▶ _Excerpted records_
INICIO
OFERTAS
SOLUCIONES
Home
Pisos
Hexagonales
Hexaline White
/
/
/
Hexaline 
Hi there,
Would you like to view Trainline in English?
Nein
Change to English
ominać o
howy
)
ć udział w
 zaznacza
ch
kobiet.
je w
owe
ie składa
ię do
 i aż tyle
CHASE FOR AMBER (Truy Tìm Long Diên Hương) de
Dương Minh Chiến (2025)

==

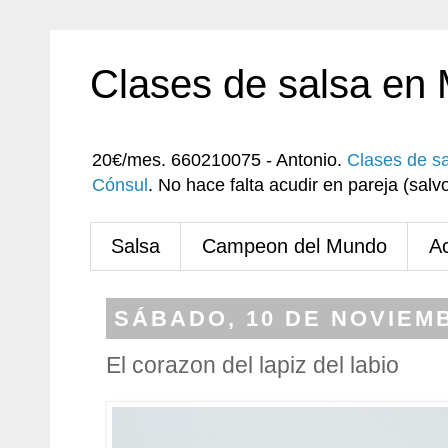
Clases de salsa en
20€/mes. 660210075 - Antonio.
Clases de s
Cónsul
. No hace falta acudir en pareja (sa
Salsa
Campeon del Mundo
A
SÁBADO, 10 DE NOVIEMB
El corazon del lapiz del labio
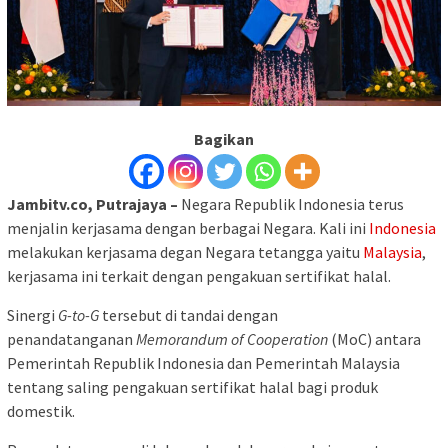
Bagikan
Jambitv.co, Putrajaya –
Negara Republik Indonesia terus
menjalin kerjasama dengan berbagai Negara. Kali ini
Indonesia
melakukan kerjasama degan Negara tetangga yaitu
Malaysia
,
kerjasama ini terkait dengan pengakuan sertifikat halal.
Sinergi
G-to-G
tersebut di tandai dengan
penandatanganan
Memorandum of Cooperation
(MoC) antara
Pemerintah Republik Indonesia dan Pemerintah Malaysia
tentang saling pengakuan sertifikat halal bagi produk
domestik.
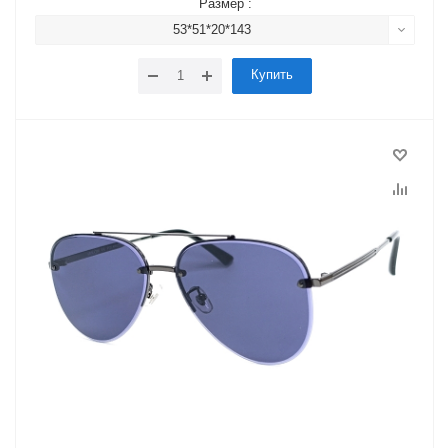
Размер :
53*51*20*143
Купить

▶ _Requirement_
Look through the data and show every line containing "halal".

▶ _Response area_
kerjasama ini terkait dengan pengakuan sertifikat halal.
tentang saling pengakuan sertifikat halal bagi produk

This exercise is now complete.